What Should Families Ask When Visiting Paradigm At Stevens?

Based on this facility's data, families visiting should ask: "Can you walk me through typical staffing levels on day, evening, and night shifts?" "Can I visit during a mealtime to observe dining assistance and food quality?" "How do you handle medical emergencies, and what is your hospital transfer rate?" "Can I speak with family members of current residents about their experience?" These questions are particularly relevant given the below-average staffing rating.

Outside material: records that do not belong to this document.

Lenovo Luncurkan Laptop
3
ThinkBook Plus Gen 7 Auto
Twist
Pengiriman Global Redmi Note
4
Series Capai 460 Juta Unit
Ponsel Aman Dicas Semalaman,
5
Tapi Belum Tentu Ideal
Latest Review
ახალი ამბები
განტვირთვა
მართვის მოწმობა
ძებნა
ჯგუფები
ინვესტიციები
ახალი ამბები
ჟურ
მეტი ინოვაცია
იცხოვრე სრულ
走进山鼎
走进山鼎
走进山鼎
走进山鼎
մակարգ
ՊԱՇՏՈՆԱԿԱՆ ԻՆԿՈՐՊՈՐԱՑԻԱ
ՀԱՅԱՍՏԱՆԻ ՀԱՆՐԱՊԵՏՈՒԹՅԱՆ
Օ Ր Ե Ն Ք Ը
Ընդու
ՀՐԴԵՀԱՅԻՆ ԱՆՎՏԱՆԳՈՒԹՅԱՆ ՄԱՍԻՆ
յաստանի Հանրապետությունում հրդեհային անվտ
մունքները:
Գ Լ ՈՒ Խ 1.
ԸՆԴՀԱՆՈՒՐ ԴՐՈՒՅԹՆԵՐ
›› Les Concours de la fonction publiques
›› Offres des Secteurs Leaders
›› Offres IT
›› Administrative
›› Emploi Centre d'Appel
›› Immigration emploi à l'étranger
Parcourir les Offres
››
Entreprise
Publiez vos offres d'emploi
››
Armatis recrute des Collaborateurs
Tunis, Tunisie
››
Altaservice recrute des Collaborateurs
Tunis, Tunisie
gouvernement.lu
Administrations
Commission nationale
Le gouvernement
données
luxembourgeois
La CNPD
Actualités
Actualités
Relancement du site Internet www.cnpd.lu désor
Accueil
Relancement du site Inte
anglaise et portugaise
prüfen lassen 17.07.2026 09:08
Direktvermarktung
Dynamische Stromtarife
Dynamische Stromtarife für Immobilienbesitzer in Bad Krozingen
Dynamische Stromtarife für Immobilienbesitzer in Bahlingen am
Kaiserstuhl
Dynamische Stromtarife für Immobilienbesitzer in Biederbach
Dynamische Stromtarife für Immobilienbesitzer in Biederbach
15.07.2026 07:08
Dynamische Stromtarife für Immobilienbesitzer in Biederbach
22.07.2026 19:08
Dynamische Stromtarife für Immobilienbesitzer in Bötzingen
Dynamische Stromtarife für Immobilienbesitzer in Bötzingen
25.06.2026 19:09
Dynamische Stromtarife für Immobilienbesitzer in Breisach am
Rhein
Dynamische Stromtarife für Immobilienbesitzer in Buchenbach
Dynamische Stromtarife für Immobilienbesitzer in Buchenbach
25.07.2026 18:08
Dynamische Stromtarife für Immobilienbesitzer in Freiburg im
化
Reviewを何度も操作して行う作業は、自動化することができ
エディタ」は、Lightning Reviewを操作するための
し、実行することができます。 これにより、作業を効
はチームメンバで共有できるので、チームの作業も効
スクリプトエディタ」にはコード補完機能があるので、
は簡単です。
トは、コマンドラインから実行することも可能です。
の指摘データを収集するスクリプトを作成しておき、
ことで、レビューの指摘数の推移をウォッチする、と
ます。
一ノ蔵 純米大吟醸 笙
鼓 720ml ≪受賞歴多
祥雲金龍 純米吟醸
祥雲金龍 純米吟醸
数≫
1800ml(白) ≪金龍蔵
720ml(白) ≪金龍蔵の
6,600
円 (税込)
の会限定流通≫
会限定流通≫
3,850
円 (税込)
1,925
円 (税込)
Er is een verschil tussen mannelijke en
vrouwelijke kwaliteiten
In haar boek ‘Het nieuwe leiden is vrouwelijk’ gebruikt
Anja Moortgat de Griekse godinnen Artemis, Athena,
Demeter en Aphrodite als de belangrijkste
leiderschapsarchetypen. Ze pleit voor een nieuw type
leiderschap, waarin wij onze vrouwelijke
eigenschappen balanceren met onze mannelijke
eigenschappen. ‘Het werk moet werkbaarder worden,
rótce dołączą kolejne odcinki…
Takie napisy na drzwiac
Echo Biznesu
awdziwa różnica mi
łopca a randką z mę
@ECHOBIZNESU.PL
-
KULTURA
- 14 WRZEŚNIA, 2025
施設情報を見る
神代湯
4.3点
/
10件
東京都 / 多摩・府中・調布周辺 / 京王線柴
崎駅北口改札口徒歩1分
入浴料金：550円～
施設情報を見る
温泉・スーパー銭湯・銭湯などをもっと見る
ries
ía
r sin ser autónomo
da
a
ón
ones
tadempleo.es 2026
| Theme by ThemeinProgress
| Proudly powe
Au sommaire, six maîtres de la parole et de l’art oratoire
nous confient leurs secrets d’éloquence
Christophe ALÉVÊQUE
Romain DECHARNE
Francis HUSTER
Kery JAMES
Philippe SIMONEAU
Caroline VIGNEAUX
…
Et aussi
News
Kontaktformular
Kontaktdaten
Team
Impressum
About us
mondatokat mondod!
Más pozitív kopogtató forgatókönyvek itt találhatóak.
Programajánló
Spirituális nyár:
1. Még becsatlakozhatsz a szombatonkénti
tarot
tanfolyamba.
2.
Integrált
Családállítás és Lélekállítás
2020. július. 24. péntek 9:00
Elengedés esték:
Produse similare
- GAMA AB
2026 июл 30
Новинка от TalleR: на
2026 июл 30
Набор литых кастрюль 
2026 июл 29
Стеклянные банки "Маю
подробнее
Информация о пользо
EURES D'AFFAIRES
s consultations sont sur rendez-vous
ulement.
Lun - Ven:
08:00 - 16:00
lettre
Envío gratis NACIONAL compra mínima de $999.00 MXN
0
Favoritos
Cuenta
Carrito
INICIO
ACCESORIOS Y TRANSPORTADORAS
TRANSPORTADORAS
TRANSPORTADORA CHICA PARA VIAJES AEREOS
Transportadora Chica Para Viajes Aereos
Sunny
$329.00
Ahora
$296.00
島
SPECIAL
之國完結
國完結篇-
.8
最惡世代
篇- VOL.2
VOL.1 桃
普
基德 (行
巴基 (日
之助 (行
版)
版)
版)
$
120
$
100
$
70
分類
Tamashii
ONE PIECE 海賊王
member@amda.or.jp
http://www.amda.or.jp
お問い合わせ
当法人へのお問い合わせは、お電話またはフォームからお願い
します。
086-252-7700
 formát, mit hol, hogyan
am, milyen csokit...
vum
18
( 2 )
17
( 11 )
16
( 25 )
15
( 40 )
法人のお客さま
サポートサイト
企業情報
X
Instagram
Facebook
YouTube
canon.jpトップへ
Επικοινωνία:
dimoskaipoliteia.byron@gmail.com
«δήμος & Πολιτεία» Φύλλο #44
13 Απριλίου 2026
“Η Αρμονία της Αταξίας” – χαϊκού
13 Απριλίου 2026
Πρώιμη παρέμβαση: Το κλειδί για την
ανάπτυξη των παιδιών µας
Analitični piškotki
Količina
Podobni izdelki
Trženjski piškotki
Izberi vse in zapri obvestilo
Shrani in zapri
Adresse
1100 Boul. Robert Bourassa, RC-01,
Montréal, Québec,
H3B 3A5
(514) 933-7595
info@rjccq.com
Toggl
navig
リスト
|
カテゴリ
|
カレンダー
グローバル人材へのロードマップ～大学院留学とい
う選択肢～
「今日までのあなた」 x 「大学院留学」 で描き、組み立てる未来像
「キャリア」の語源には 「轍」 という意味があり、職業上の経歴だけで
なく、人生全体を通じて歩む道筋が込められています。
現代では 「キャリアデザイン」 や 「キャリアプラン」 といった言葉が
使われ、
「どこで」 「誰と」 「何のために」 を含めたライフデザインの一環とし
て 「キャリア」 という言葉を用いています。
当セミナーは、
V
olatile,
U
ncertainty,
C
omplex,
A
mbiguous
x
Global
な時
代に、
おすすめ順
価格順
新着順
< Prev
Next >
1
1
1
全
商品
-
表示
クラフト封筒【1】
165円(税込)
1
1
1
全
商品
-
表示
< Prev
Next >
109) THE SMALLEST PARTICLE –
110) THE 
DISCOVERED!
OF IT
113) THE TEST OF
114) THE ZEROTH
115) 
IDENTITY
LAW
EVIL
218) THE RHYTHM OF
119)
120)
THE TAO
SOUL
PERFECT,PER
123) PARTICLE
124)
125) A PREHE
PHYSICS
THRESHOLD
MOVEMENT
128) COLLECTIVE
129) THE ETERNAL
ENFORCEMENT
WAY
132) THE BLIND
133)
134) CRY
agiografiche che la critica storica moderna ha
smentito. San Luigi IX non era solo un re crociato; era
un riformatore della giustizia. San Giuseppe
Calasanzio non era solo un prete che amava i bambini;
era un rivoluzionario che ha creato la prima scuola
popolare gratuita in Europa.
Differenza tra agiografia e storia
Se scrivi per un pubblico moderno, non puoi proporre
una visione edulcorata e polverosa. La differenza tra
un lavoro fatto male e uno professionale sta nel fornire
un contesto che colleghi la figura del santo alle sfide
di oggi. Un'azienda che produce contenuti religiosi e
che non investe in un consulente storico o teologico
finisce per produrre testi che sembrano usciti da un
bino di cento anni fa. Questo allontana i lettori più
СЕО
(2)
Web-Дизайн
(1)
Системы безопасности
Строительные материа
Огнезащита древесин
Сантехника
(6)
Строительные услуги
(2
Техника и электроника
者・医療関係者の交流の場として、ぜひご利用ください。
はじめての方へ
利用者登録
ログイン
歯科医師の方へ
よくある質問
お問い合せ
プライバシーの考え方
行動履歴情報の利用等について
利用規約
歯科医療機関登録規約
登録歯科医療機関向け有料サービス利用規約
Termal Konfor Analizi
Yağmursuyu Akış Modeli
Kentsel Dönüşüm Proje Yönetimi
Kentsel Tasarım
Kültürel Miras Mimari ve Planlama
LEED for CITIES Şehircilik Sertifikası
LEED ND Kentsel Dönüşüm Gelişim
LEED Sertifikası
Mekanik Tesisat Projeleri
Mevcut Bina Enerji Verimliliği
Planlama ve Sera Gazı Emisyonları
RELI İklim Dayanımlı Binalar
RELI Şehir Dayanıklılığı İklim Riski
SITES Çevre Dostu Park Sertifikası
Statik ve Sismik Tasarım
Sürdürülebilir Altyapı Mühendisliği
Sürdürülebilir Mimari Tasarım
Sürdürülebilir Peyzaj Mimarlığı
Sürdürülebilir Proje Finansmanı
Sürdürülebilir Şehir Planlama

Is Paradigm At Stevens Safe?

Based on CMS inspection data, Paradigm at Stevens has a clean safety record: no substantiated abuse findings (meaning no confirmed cases of resident harm), no Immediate Jeopardy citations (the most serious violation level indicating risk of serious injury or death), and is not on the Special Focus Facility watch list (a federal program monitoring the lowest-performing 1% of nursing homes). The facility has a 1-star overall rating and ranks #100 of 100 nursing homes in Texas. While no facility is perfect, families should still ask about staff-to-resident ratios and recent inspection results during their visit.

Do Nurses at Paradigm At Stevens Stick Around?

Paradigm at Stevens has a staff turnover rate of 52%, which is 6 percentage points above the Texas average of 46%. Moderate turnover is common in nursing homes, but families should still ask about staff tenure and how the facility maintains care continuity when employees leave.

Was Paradigm At Stevens Ever Fined?

Paradigm at Stevens has no federal fines on record. CMS issues fines when nursing homes fail to meet care standards or don't correct problems found during inspections. The absence of fines suggests the facility has either maintained compliance or corrected any issues before penalties were assessed. This is a positive indicator, though families should still review recent inspection reports for the full picture.

Is Paradigm At Stevens on Any Federal Watch List?

Paradigm at Stevens is not on any federal watch list. The most significant is the Special Focus Facility (SFF) program, which identifies the bottom 1% of nursing homes nationally based on persistent, serious quality problems. Not being on this list means the facility has avoided the pattern of deficiencies that triggers enhanced federal oversight. This is a positive indicator, though families should still review the facility's inspection history directly.